I witnessed my character being underestimated several times in my life.  Either that or I was brushed off as not having any character at all.  How wrong you were!  This assessment was based on what?  I admit I have been opinionated about issues to you and have since learned I was wrong on some counts, however, not on all.  Having trust in and respect for someone is valuable, but not necessarily valued.  I respected and valued you!  Yet a blame of some kind was aimed at me.  I was pushed aside and disrespected though I poured out my heart and my whole being on the altar of "The calling".  I will not apologize for taking you at your word, nor will I bow to that horrid monster of flesh that tried to rule over me back then.  It was evil and cruel what was done to me. Why?  What did I do to deserve such treatment? You were too much of a coward to face your own demons - so much so that you blamed me for them and let me take the punishment.  All the while you spoke of grace to others.  Well - I took all of the garbage you threw at me and passed it on up to Someone much bigger than I. "I take the blame" I heard when I prayed. Though it was obvious you wished evil upon me and for a while I wished the same for you in return, that is not the case anymore.  It hasn't been the case for many years now.  I realized that it wasn't me at all.  I have no regrets!  I was healed because of the realization that I know I obeyed God!  I know I loved with all my heart!  I know that I gave, I stayed, and I was faithful to what I know I was supposed to do.  Did I have faults. Yes!  Did I make mistakes?  Yes, definitely.  You may never hear my heart and I don't really care anymore.  I blessed you and sacrificed for you, but it was too hard for you to give in return - you didn't realize that by withholding you cheated yourself out of so much! I offered you the cup of my life and you drank it down not offering yours in return, but you were robbed!  I know there are things that were "installed" in my experience and in my being that was meant to bring life to you and vice-versa.
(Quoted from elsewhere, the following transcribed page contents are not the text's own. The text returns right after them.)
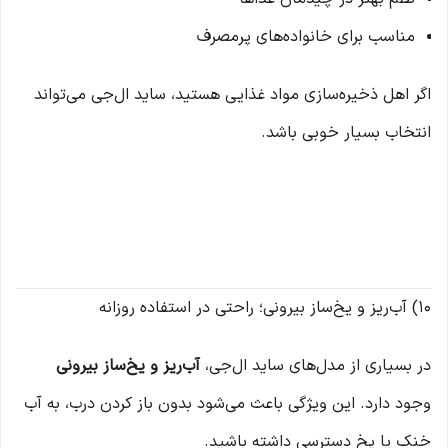
مناسب برای خانواده‌های پرمصرف
اگر اهل ذخیره‌سازی مواد غذایی هستید، ساید ال‌جی می‌تواند
انتخاب بسیار خوبی باشد.
10) آب‌ریز و یخ‌ساز بیرونی؛ راحتی در استفاده روزانه
در بسیاری از مدل‌های ساید ال‌جی،
آب‌ریز و یخ‌ساز بیرونی
وجود دارد. این ویژگی باعث می‌شود بدون باز کردن درب، به آب
خنک یا یخ دسترسی داشته باشید.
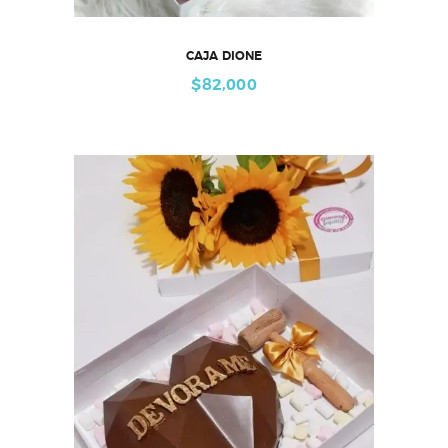
CAJA DIONE
$
82,000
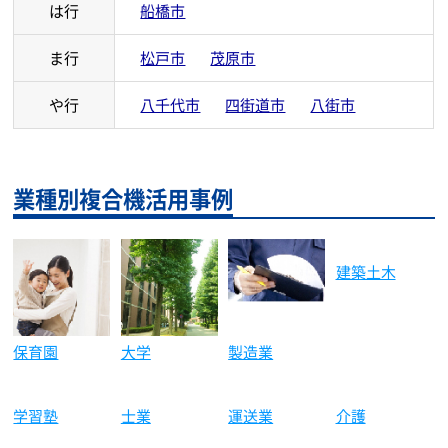
は行
船橋市
ま行
松戸市
茂原市
や行
八千代市
四街道市
八街市
業種別複合機活用事例
保育園
大学
製造業
建築土木
学習塾
士業
運送業
介護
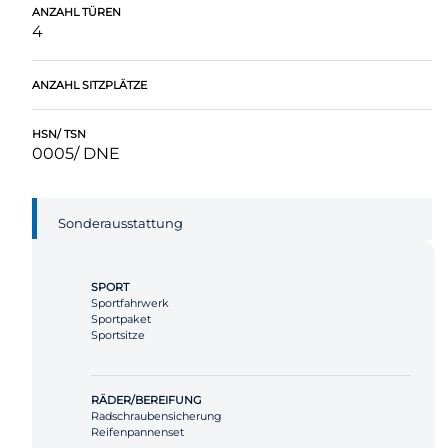
ANZAHL TÜREN
4
ANZAHL SITZPLÄTZE
HSN/ TSN
0005/ DNE
Sonderausstattung
SPORT
Sportfahrwerk
Sportpaket
Sportsitze
RÄDER/BEREIFUNG
Radschraubensicherung
Reifenpannenset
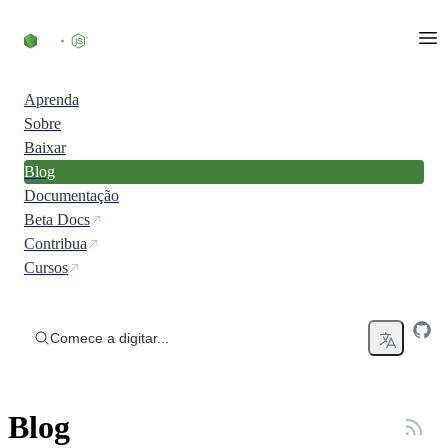
Ir direto ao conteúdo
Aprenda
Sobre
Baixar
Blog
Documentação
Beta Docs
Contribua
Cursos
Comece a digitar...
Blog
I was told that even if that person said they were sorry that it probably would not be enough.  I've chewed on that for a few years now. Truth is, it probably wouldn't!  Though there were times when I felt you were close to apologizing - it never came my way.  Something would have been nice! Something directly addressing the hurt and loss honestly - that showed thoughtfulness and repentance.  I think it would have made such a big difference over the years if you had just made it point to not be a jerk when dealing with me! There were so many times it was just a little thing and you robbed me of the enjoyment because of your selfishness.  You had to be hateful to maintain your current image?  Image...the outward appearance to cover an inward stinking pile (in your case).  I will admit, there are times and seasons when I am angry all over again - certain reminders of what was lost just makes me shake my head in anger, but it doesn't last and once again I give it back to the Lord until it goes away.  I trust Him and know that God has a plan to make things right once again, some day.    
I don't miss you like I used to.  I don't dream about you or long for you like I once did.  
I know I have forgiven you.  I am not where I was back then and I am thankful for it.